> [Task]
Here the job is to transcribe the data verbatim while leaving each picture out.

> [Source material]

[Start of Attachment]

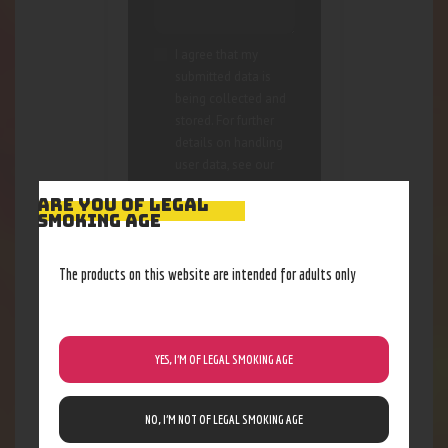
I agree that my
submitted data is
being collected and
stored. For further
details on handling
user data, see our
Privacy Policy
ARE YOU OF LEGAL
SMOKING AGE
The products on this website are intended for adults only
YES, I’M OF LEGAL SMOKING AGE
RELATED PRODUCTS
NO, I’M NOT OF LEGAL SMOKING AGE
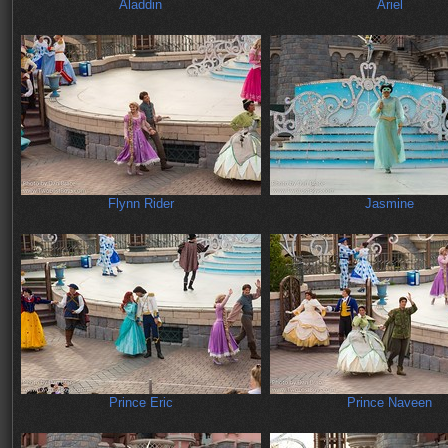
Aladdin
Ariel
Flynn Rider
Jasmine
Prince Eric
Prince Naveen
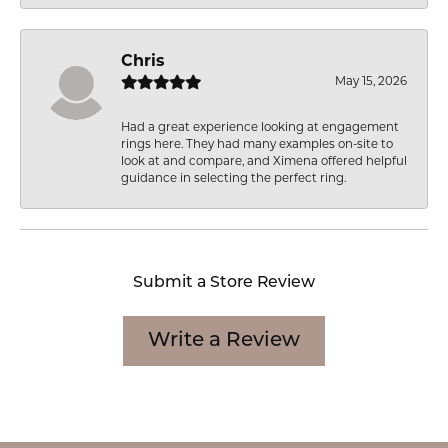
Chris
May 15, 2026
Had a great experience looking at engagement
rings here. They had many examples on-site to
look at and compare, and Ximena offered helpful
guidance in selecting the perfect ring.
Submit a Store Review
Write a Review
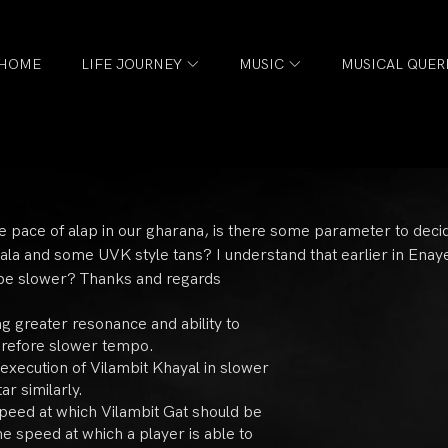
HOME
LIFE JOURNEY
MUSIC
MUSICAL QUER
e pace of alap in our gharana, is there some parameter to deci
a jhala and some UVK style tans? I understand that earlier in Ena
o be slower? Thanks and regards
ng greater resonance and ability to
erefore slower tempo.
 execution of Vilambit Khayal in slower
ar similarly.
 speed at which Vilambit Gat should be
e speed at which a player is able to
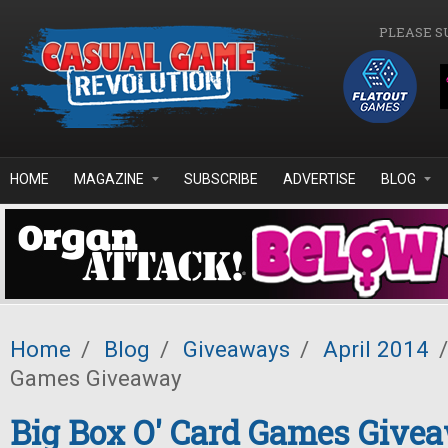
Skip to main content
PLEASE S
HOME
MAGAZINE
SUBSCRIBE
ADVERTISE
BLOG
Home
/
Blog
/
Giveaways
/
April 2014
/
Games Giveaway
Big Box O' Card Games Give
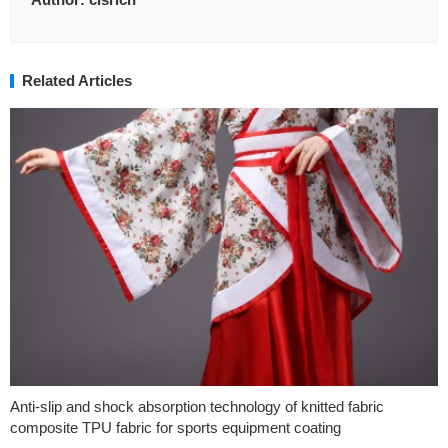
Related Articles
Anti-slip and shock absorption technology of knitted fabric
composite TPU fabric for sports equipment coating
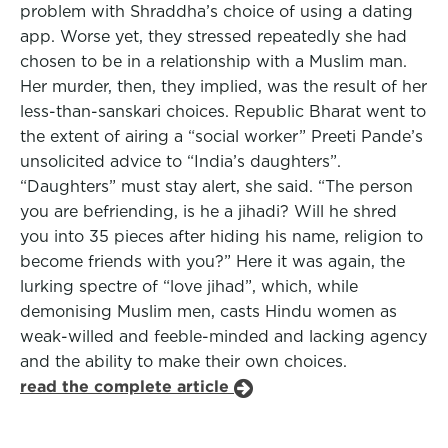
problem with Shraddha’s choice of using a dating
app. Worse yet, they stressed repeatedly she had
chosen to be in a relationship with a Muslim man.
Her murder, then, they implied, was the result of her
less-than-sanskari choices. Republic Bharat went to
the extent of airing a “social worker” Preeti Pande’s
unsolicited advice to “India’s daughters”.
“Daughters” must stay alert, she said. “The person
you are befriending, is he a jihadi? Will he shred
you into 35 pieces after hiding his name, religion to
become friends with you?” Here it was again, the
lurking spectre of “love jihad”, which, while
demonising Muslim men, casts Hindu women as
weak-willed and feeble-minded and lacking agency
and the ability to make their own choices.
read the complete article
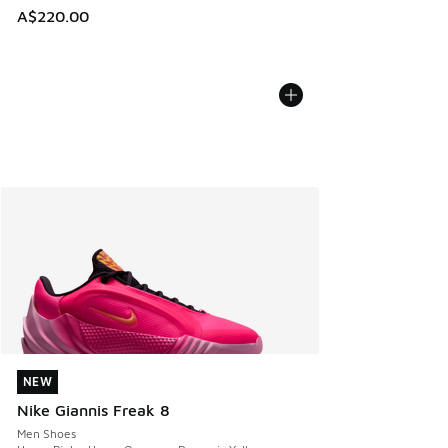
A$220.00
NEW
NEW
Nike Giannis Freak 8
Men Shoes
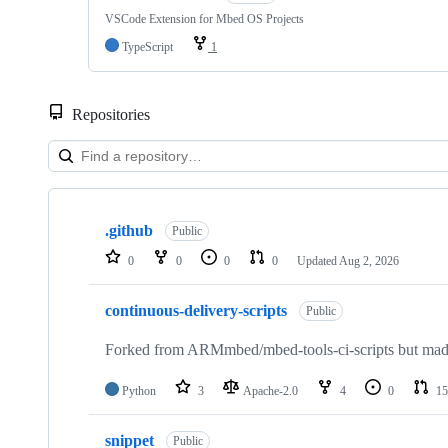
VSCode Extension for Mbed OS Projects
TypeScript
1
Repositories
Showing
10
.github
of
Public
682
0
0
0
0
Updated
Aug 2, 2026
repositories
continuous-delivery-scripts
Public
Forked from ARMmbed/mbed-tools-ci-scripts but made 
Python
3
Apache-2.0
4
0
15
snippet
Public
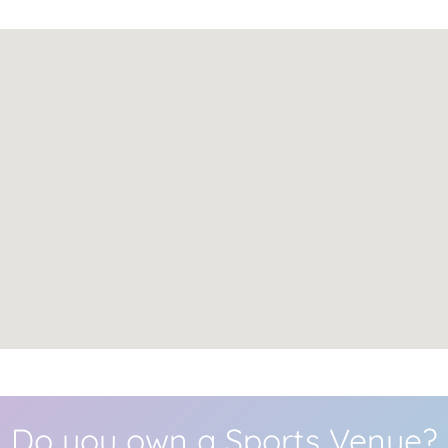
Do you own a Sports Venue?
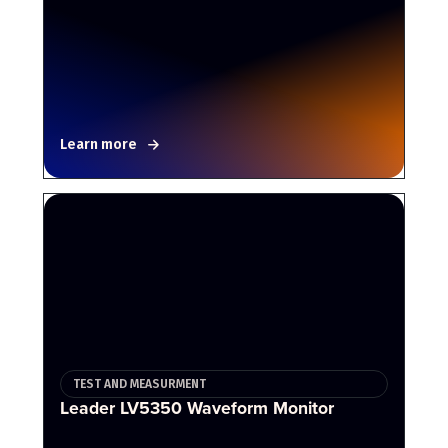
Learn more
TEST AND MEASURMENT
Leader LV5350 Waveform Monitor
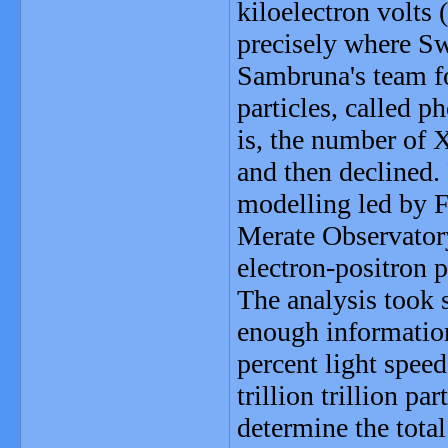
kiloelectron volts
precisely where Swi
Sambruna's team fo
particles, called 
is, the number of 
and then declined
modelling led by F
Merate Observatory
electron-positron p
The analysis took 
enough information
percent light speed
trillion trillion pa
determine the total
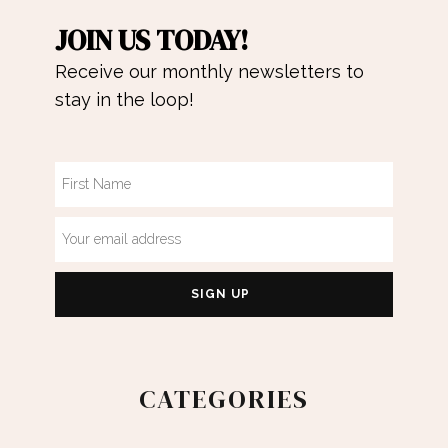
JOIN US TODAY!
Receive our monthly newsletters to
stay in the loop!
CATEGORIES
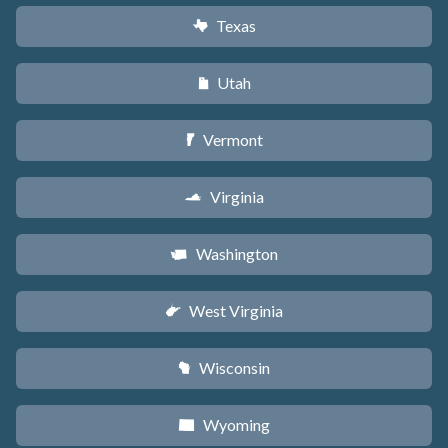
Texas
q
Utah
r
Vermont
t
Virginia
s
Washington
u
West Virginia
w
Wisconsin
v
Wyoming
x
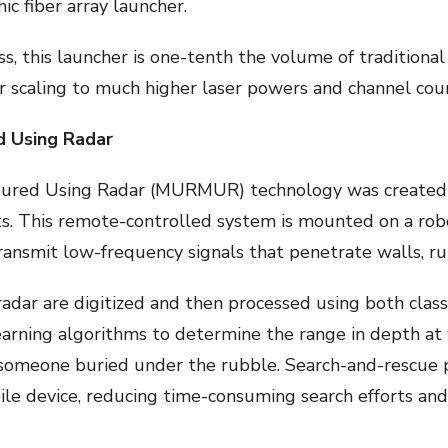
c fiber array launcher.
ass, this launcher is one-tenth the volume of traditiona
or scaling to much higher laser powers and channel cou
 Using Radar
red Using Radar (MURMUR) technology was created to
s. This remote-controlled system is mounted on a robo
ansmit low-frequency signals that penetrate walls, ru
radar are digitized and then processed using both class
rning algorithms to determine the range in depth at wh
m someone buried under the rubble. Search-and-rescue
ile device, reducing time-consuming search efforts and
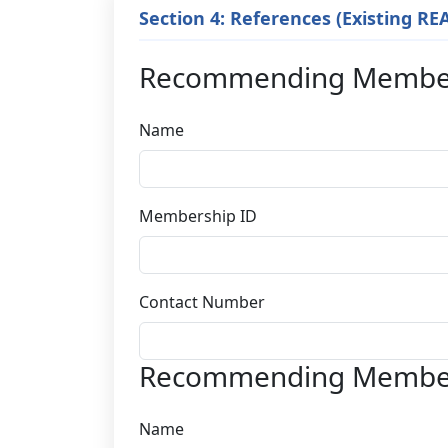
Section 4: References (Existing R
Recommending Membe
Name
Membership ID
Contact Number
Recommending Membe
Name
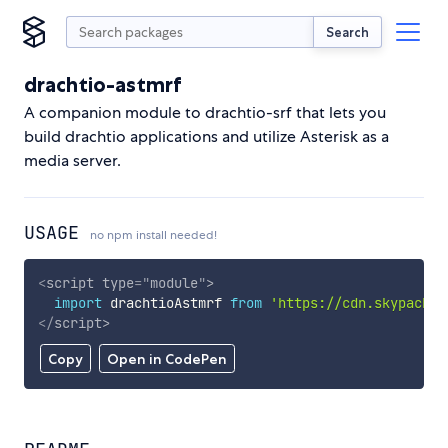
Search
drachtio-astmrf
A companion module to drachtio-srf that lets you
build drachtio applications and utilize Asterisk as a
media server.
USAGE
no npm install needed!
<
script
type
=
"
module
"
>
import
 drachtioAstmrf 
from
'https://cdn.skypack.d
</
script
>
Copy
Open in CodePen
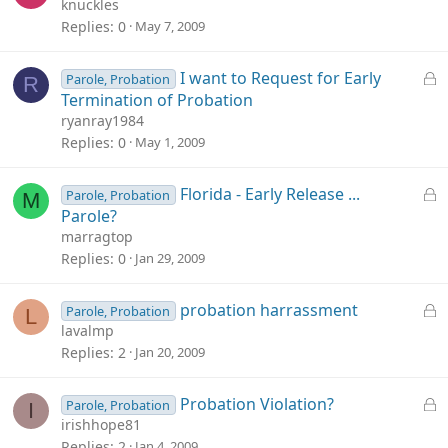
o
knuckles
c
Replies
0
May 7, 2009
k
e
L
I want to Request for Early
Parole, Probation
R
d
o
Termination of Probation
c
ryanray1984
k
Replies
0
May 1, 2009
e
d
L
Florida - Early Release ...
Parole, Probation
M
o
Parole?
c
marragtop
k
Replies
0
Jan 29, 2009
e
d
L
probation harrassment
Parole, Probation
L
o
lavalmp
c
Replies
2
Jan 20, 2009
k
e
L
Probation Violation?
Parole, Probation
I
d
o
irishhope81
c
Replies
2
Jan 4, 2009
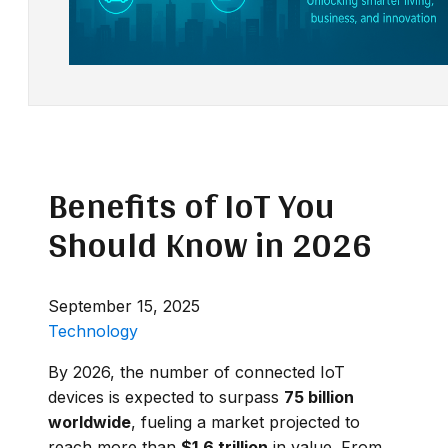
Benefits of IoT You
Should Know in 2026
September 15, 2025
Technology
By 2026, the number of connected IoT
devices is expected to surpass
75 billion
worldwide
, fueling a market projected to
reach more than
$1.6 trillion
in value. From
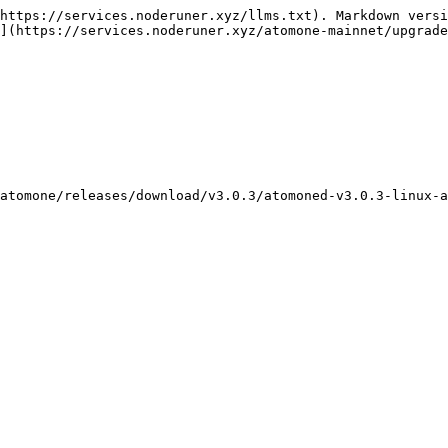
https://services.noderuner.xyz/llms.txt). Markdown versi
](https://services.noderuner.xyz/atomone-mainnet/upgrade
atomone/releases/download/v3.0.3/atomoned-v3.0.3-linux-a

[End of Attachment]

> [Answer section]
I agree that my
submitted data is
being collected and
stored. For further
details on handling
user data, see our
Privacy Policy
ARE YOU OF LEGAL
SMOKING AGE
The products on this website are intended for adults only
YES, I’M OF LEGAL SMOKING AGE
RELATED PRODUCTS
NO, I’M NOT OF LEGAL SMOKING AGE
Aladdin
Ariel
Flynn Rider
Jasmine
Prince Eric
Prince Naveen
Chris
May 15, 2026
Had a great experience looking at engagement
rings here. They had many examples on-site to
look at and compare, and Ximena offered helpful
guidance in selecting the perfect ring.
Submit a Store Review
Write a Review
HOME
LIFE JOURNEY
MUSIC
MUSICAL QUER
e pace of alap in our gharana, is there some parameter to deci
a jhala and some UVK style tans? I understand that earlier in Ena
o be slower? Thanks and regards
ng greater resonance and ability to
erefore slower tempo.
 execution of Vilambit Khayal in slower
ar similarly.
 speed at which Vilambit Gat should be
e speed at which a player is able to
Skip to main content
PLEASE S
HOME
MAGAZINE
SUBSCRIBE
ADVERTISE
BLOG
Home
/
Blog
/
Giveaways
/
April 2014
/
Games Giveaway
Big Box O' Card Games Give
Related Articles
Anti-slip and shock absorption technology of knitted fabric
composite TPU fabric for sports equipment coating
problem with Shraddha’s choice of using a dating
app. Worse yet, they stressed repeatedly she had
chosen to be in a relationship with a Muslim man.
Her murder, then, they implied, was the result of her
less-than-sanskari choices. Republic Bharat went to
the extent of airing a “social worker” Preeti Pande’s
unsolicited advice to “India’s daughters”.
“Daughters” must stay alert, she said. “The person
you are befriending, is he a jihadi? Will he shred
you into 35 pieces after hiding his name, religion to
become friends with you?” Here it was again, the
lurking spectre of “love jihad”, which, while
demonising Muslim men, casts Hindu women as
weak-willed and feeble-minded and lacking agency
and the ability to make their own choices.
read the complete article
A$220.00
NEW
NEW
Nike Giannis Freak 8
Men Shoes
VSCode Extension for Mbed OS Projects
TypeScript
1
Repositories
Showing
10
.github
of
Public
682
0
0
0
0
Updated
Aug 2, 2026
repositories
continuous-delivery-scripts
Public
Forked from ARMmbed/mbed-tools-ci-scripts but made 
Python
3
Apache-2.0
4
0
15
snippet
Public
Do you own a Sports Venue?
Learn more
TEST AND MEASURMENT
Leader LV5350 Waveform Monitor
kiloelectron volts
precisely where Swi
Sambruna's team fo
particles, called 
is, the number of 
and then declined
modelling led by F
Merate Observatory
electron-positron p
The analysis took 
enough information
percent light speed
trillion trillion pa
determine the total
JOIN US TODAY!
Receive our monthly newsletters to
stay in the loop!
CATEGORIES
Texas
q
Utah
r
Vermont
t
Virginia
s
Washington
u
West Virginia
w
Wisconsin
v
Wyoming
x
c fiber array launcher.
ass, this launcher is one-tenth the volume of traditiona
or scaling to much higher laser powers and channel cou
 Using Radar
red Using Radar (MURMUR) technology was created to
s. This remote-controlled system is mounted on a robo
ansmit low-frequency signals that penetrate walls, ru
radar are digitized and then processed using both class
rning algorithms to determine the range in depth at wh
m someone buried under the rubble. Search-and-rescue
ile device, reducing time-consuming search efforts and
Section 4: References (Existing R
Recommending Membe
Name
Membership ID
Contact Number
Recommending Membe
Name
Search
drachtio-astmrf
A companion module to drachtio-srf that lets you
build drachtio applications and utilize Asterisk as a
media server.
USAGE
no npm install needed!
<
script
type
=
"
module
"
>
import
 drachtioAstmrf 
from
'https://cdn.skypack.d
</
script
>
Copy
Open in CodePen
o
knuckles
c
Replies
0
May 7, 2009
k
e
L
I want to Request for Early
Parole, Probation
R
d
o
Termination of Probation
c
ryanray1984
k
Replies
0
May 1, 2009
e
d
L
Florida - Early Release ...
Parole, Probation
M
o
Parole?
c
marragtop
k
Replies
0
Jan 29, 2009
e
d
L
probation harrassment
Parole, Probation
L
o
lavalmp
c
Replies
2
Jan 20, 2009
k
e
L
Probation Violation?
Parole, Probation
I
d
o
irishhope81
c
Replies
2
Jan 4, 2009
Benefits of IoT You
Should Know in 2026
September 15, 2025
Technology
By 2026, the number of connected IoT
devices is expected to surpass
75 billion
worldwide
, fueling a market projected to
reach more than
$1.6 trillion
in value. From
https://services.noderuner.xyz/llms.txt). Markdown versi
](https://services.noderuner.xyz/atomone-mainnet/upgrade
atomone/releases/download/v3.0.3/atomoned-v3.0.3-linux-a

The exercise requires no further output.